Stored data entries
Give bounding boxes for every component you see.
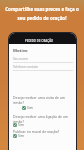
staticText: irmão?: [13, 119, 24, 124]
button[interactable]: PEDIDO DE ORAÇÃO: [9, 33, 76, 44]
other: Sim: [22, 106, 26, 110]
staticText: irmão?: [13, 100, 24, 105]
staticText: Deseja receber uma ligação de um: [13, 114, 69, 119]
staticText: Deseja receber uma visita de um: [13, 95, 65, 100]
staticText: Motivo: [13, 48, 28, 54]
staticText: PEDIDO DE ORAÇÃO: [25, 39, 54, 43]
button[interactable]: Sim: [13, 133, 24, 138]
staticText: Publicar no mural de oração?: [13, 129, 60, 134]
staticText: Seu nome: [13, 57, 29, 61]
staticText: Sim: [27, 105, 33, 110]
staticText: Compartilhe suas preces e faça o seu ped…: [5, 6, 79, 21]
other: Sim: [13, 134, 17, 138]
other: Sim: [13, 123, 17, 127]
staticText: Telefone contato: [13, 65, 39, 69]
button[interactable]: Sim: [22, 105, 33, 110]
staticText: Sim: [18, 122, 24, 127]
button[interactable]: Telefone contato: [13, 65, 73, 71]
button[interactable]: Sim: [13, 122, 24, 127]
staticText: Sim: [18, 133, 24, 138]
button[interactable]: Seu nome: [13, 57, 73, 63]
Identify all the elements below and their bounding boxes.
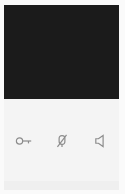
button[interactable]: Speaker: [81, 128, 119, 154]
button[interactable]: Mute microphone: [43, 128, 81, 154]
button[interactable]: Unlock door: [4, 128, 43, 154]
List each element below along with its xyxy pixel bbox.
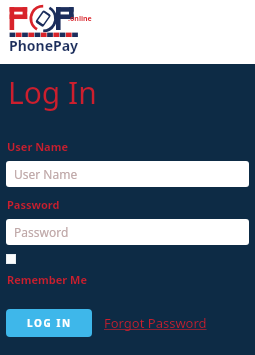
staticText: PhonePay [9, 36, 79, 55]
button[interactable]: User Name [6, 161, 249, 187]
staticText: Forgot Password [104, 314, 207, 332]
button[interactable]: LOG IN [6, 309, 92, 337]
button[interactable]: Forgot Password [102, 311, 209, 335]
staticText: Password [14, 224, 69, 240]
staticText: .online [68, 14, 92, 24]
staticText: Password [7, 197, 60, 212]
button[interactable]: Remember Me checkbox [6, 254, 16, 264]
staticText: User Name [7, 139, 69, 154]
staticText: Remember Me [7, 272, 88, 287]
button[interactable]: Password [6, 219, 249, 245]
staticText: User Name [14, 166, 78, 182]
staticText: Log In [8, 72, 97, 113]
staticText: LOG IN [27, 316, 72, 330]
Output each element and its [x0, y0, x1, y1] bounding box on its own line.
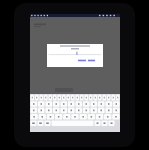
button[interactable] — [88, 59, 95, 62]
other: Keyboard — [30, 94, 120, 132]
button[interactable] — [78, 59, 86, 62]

ABOUT THIS TASK: From the first line to the last, set down the records word for word and drop the images.

WRITTEN RESPONSE:
Give bounding boxes for every component you see.
staticText: irmão?: [13, 119, 24, 124]
button[interactable]: PEDIDO DE ORAÇÃO: [9, 33, 76, 44]
other: Sim: [22, 106, 26, 110]
staticText: irmão?: [13, 100, 24, 105]
staticText: Deseja receber uma ligação de um: [13, 114, 69, 119]
staticText: Deseja receber uma visita de um: [13, 95, 65, 100]
staticText: Motivo: [13, 48, 28, 54]
staticText: PEDIDO DE ORAÇÃO: [25, 39, 54, 43]
button[interactable]: Sim: [13, 133, 24, 138]
staticText: Publicar no mural de oração?: [13, 129, 60, 134]
staticText: Seu nome: [13, 57, 29, 61]
staticText: Sim: [27, 105, 33, 110]
staticText: Compartilhe suas preces e faça o seu ped…: [5, 6, 79, 21]
other: Sim: [13, 134, 17, 138]
other: Sim: [13, 123, 17, 127]
staticText: Telefone contato: [13, 65, 39, 69]
button[interactable]: Sim: [22, 105, 33, 110]
staticText: Sim: [18, 122, 24, 127]
button[interactable]: Telefone contato: [13, 65, 73, 71]
button[interactable]: Sim: [13, 122, 24, 127]
staticText: Sim: [18, 133, 24, 138]
button[interactable]: Seu nome: [13, 57, 73, 63]
Identify all the elements below and their bounding boxes.
button[interactable]: Speaker: [81, 128, 119, 154]
button[interactable]: Mute microphone: [43, 128, 81, 154]
button[interactable]: Unlock door: [4, 128, 43, 154]
List each element below along with its xyxy pixel bbox.
staticText: PhonePay [9, 36, 79, 55]
button[interactable]: User Name [6, 161, 249, 187]
staticText: Forgot Password [104, 314, 207, 332]
button[interactable]: LOG IN [6, 309, 92, 337]
button[interactable]: Forgot Password [102, 311, 209, 335]
staticText: Password [14, 224, 69, 240]
staticText: .online [68, 14, 92, 24]
staticText: Password [7, 197, 60, 212]
button[interactable]: Remember Me checkbox [6, 254, 16, 264]
staticText: User Name [7, 139, 69, 154]
staticText: Remember Me [7, 272, 88, 287]
button[interactable]: Password [6, 219, 249, 245]
staticText: User Name [14, 166, 78, 182]
staticText: Log In [8, 72, 97, 113]
staticText: LOG IN [27, 316, 72, 330]
Output each element and its [x0, y0, x1, y1] bounding box on its own line.
button[interactable] — [88, 59, 95, 62]
other: Keyboard — [30, 94, 120, 132]
button[interactable] — [78, 59, 86, 62]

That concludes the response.